Plus de 300 civils ont péri, selon l'ONU, dans la partie occidentale de Mossoul (Irak) depuis le lancement à la mi-février 2017 par les troupes gouvernementales soutenues par la coalition, d'une offensive pour déloger les jihadistes du groupe Etat islamique (EI).



Irak: à Mossoul, l'horreur des combats urbains, pertes civiles en hausse
L'incident le plus meurtrier s'est déroulé le 17 mars 2017 lorsque la coalition internationale contre l'organisation Etat islamique a bombardé une maison de Mossoul. Des témoins ont affirmé que les jihadistes avaient forcé 140 civils à entrer dans cette maison pour servir de boucliers humains.

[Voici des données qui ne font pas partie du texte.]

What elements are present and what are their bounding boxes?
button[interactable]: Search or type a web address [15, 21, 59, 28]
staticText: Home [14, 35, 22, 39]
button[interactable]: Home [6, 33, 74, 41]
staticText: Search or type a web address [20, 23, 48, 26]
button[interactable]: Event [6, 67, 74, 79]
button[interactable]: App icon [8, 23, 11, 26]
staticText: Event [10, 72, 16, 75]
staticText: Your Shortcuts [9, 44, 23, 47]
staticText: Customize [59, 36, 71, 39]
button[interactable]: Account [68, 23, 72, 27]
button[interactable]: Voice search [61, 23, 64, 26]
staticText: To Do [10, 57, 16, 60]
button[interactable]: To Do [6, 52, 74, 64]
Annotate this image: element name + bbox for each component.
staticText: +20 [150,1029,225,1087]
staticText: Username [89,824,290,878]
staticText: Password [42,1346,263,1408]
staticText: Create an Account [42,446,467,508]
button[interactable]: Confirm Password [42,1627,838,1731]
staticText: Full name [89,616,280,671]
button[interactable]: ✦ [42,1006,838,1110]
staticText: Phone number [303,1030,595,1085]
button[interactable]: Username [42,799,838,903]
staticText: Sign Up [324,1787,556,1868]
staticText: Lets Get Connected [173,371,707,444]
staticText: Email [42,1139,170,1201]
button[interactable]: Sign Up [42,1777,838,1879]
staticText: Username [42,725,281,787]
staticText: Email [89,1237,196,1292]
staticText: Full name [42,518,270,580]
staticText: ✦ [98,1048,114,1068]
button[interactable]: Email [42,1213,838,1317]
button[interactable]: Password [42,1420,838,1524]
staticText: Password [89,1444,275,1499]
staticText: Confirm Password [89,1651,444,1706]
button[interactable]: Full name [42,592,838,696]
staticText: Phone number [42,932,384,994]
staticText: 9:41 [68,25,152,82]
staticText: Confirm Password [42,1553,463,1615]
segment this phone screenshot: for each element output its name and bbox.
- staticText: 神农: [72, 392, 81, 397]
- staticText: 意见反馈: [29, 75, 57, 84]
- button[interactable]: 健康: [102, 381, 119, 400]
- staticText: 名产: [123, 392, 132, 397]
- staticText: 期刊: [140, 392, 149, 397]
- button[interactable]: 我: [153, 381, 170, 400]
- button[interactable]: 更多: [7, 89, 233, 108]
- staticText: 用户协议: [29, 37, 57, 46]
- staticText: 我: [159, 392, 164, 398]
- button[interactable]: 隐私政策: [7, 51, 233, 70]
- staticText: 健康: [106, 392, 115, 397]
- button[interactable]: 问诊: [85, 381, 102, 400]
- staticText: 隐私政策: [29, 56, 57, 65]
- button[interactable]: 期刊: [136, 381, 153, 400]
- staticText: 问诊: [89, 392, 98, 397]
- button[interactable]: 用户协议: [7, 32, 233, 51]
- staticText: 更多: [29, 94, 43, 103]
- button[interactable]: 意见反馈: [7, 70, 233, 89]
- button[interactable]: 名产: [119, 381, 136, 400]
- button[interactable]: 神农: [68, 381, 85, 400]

Sans condamner la coalition, l'ONU lui demande de revoir sa tactique à Mossoul : « Nous savons clairement, indique Rupert Colville, porte-parole du Haut-commissariat des Nations unies pour les droits de l'homme, que l'organisation Etat islamique utilise les civils comme boucliers humains et qu'elle place des gens dans des bâtiments susceptibles d'être attaqués. Alors la coalition doit faire face à un problème délicat, et elle est obligée d'y faire face en se conformant au droit humanitaire international. Elle doit prendre toutes les précautions nécessaires pour que ses attaques soient proportionnées et que les risques pour les civils soient limités. »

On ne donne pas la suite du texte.